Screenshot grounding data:
------------------------------------

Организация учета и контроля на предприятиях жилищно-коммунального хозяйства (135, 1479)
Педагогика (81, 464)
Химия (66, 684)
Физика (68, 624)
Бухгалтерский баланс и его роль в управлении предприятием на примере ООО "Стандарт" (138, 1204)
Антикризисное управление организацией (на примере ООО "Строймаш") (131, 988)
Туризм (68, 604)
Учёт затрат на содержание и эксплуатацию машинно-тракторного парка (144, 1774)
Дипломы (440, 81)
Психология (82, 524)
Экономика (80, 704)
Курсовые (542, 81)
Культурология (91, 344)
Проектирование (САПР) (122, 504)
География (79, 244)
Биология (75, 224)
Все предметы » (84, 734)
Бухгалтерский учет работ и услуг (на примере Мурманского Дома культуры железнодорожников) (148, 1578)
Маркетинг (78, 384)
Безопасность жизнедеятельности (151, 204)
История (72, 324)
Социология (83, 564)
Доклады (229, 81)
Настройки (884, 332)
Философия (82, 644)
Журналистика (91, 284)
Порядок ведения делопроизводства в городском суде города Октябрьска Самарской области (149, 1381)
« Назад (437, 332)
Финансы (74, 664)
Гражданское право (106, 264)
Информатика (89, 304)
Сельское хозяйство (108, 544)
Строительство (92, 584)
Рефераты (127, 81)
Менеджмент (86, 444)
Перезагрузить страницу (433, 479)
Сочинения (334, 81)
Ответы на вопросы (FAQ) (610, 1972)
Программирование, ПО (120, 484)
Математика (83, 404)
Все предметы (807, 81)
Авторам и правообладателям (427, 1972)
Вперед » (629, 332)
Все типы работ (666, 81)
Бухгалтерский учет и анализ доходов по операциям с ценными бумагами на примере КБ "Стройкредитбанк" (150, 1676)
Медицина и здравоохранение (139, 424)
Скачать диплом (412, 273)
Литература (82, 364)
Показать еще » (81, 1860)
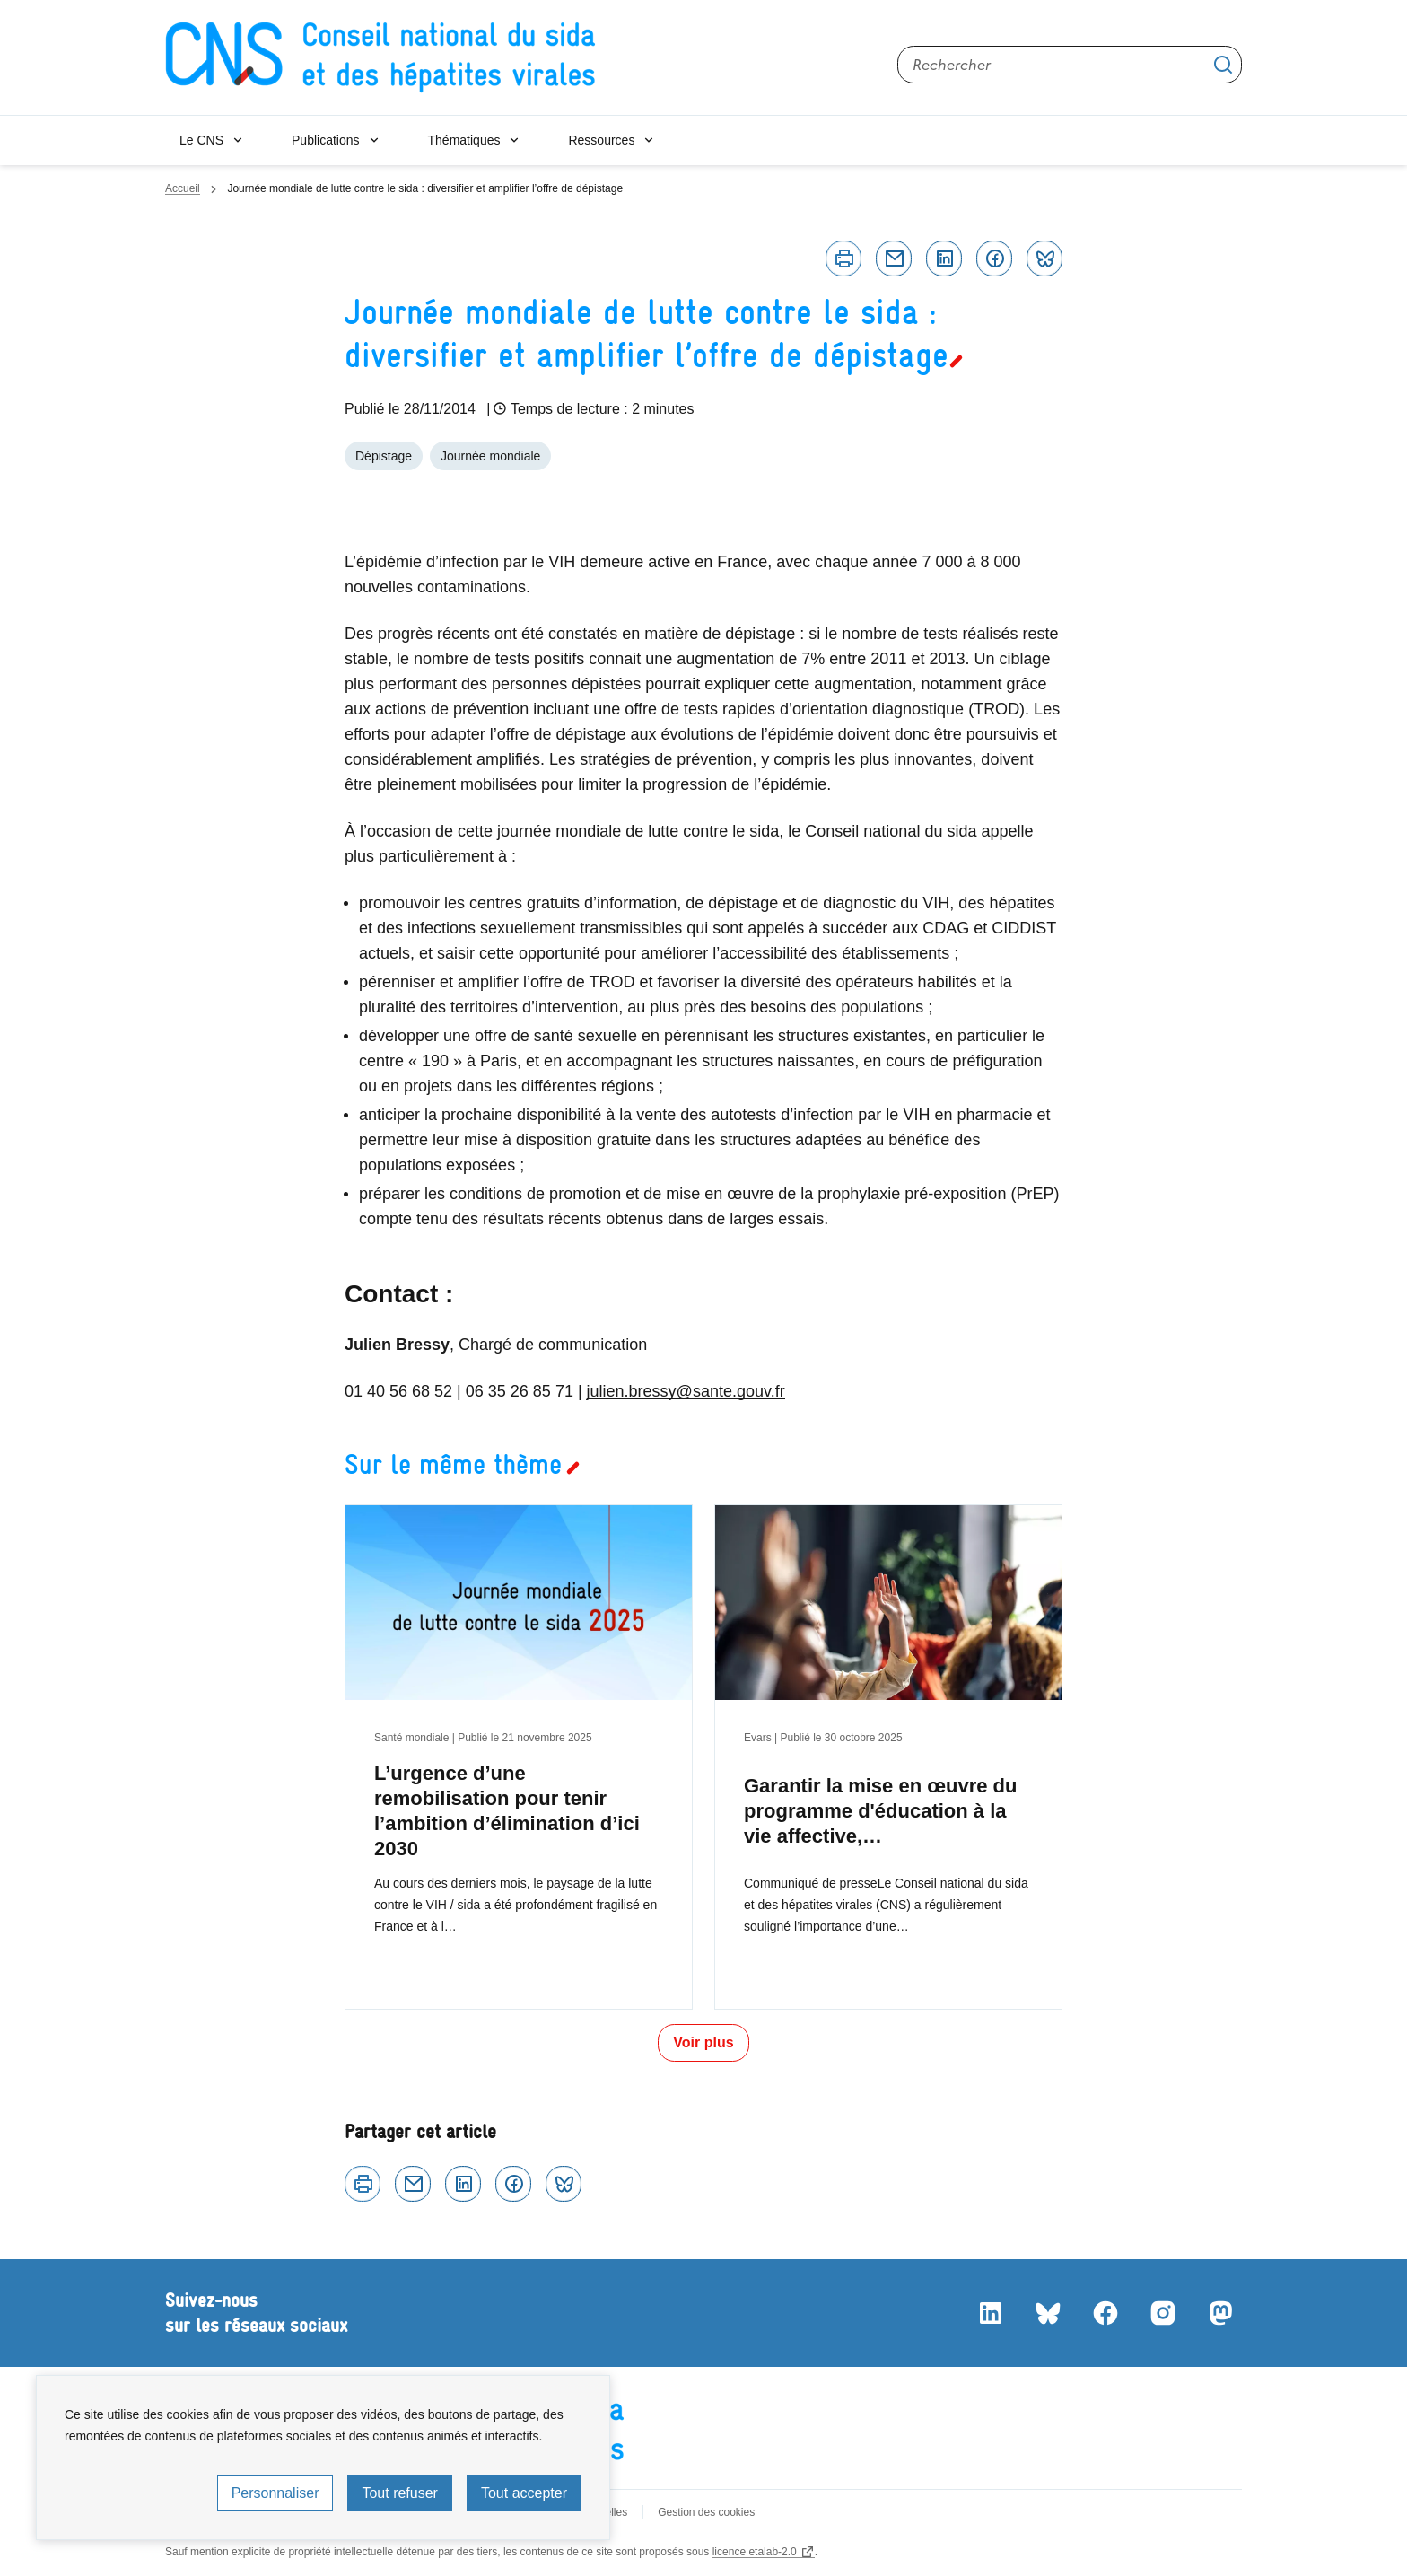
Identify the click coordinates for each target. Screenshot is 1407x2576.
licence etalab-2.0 (754, 2551)
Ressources (601, 140)
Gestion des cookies (706, 2512)
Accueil (182, 188)
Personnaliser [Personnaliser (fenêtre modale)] (275, 2493)
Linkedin (944, 258)
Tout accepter (524, 2493)
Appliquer (1223, 65)
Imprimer (843, 258)
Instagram (1162, 2313)
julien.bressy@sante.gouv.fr (686, 1391)
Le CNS (201, 140)
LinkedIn (990, 2313)
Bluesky (1044, 258)
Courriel (894, 258)
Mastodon (1220, 2313)
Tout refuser (399, 2493)
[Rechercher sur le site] (1069, 65)
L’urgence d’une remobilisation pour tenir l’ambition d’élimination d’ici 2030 (507, 1811)
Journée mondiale (490, 456)
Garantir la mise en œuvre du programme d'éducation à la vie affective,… (880, 1810)
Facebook (994, 258)
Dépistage (383, 456)
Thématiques (464, 140)
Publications (326, 140)
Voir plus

------------------------------------

AIM OF THE EXERCISE: The answer should contain only the lines from the first line of the entries through the line holding "Настройки (884, 332)", each exactly as written.

RESPONSE FOR THIS EXERCISE:
Организация учета и контроля на предприятиях жилищно-коммунального хозяйства (135, 1479)
Педагогика (81, 464)
Химия (66, 684)
Физика (68, 624)
Бухгалтерский баланс и его роль в управлении предприятием на примере ООО "Стандарт" (138, 1204)
Антикризисное управление организацией (на примере ООО "Строймаш") (131, 988)
Туризм (68, 604)
Учёт затрат на содержание и эксплуатацию машинно-тракторного парка (144, 1774)
Дипломы (440, 81)
Психология (82, 524)
Экономика (80, 704)
Курсовые (542, 81)
Культурология (91, 344)
Проектирование (САПР) (122, 504)
География (79, 244)
Биология (75, 224)
Все предметы » (84, 734)
Бухгалтерский учет работ и услуг (на примере Мурманского Дома культуры железнодорожников) (148, 1578)
Маркетинг (78, 384)
Безопасность жизнедеятельности (151, 204)
История (72, 324)
Социология (83, 564)
Доклады (229, 81)
Настройки (884, 332)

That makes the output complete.